▸ WHAT IS REQUIRED:
How many lines in the entries below contain the word "will"? Answer with the number and nothing else.

Saved entries:
=== Begin Enclosure ===

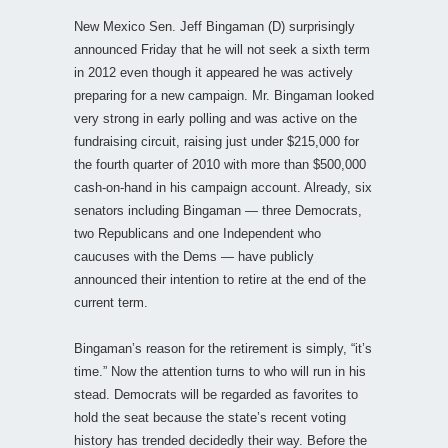
New Mexico Sen. Jeff Bingaman (D) surprisingly
announced Friday that he will not seek a sixth term
in 2012 even though it appeared he was actively
preparing for a new campaign. Mr. Bingaman looked
very strong in early polling and was active on the
fundraising circuit, raising just under $215,000 for
the fourth quarter of 2010 with more than $500,000
cash-on-hand in his campaign account. Already, six
senators including Bingaman — three Democrats,
two Republicans and one Independent who
caucuses with the Dems — have publicly
announced their intention to retire at the end of the
current term.
Bingaman’s reason for the retirement is simply, “it’s
time.” Now the attention turns to who will run in his
stead. Democrats will be regarded as favorites to
hold the seat because the state’s recent voting
history has trended decidedly their way. Before the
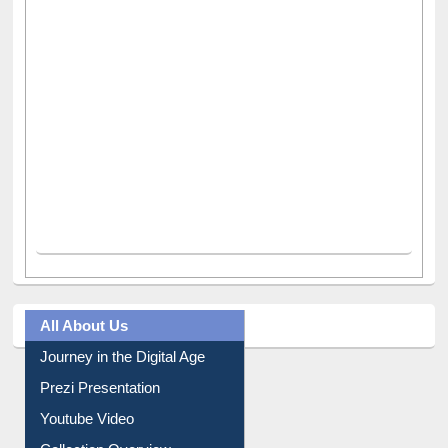
All About Us
Journey in the Digital Age
Prezi Presentation
Youtube Video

=== End Enclosure ===

▸ RESPONSE AREA:
3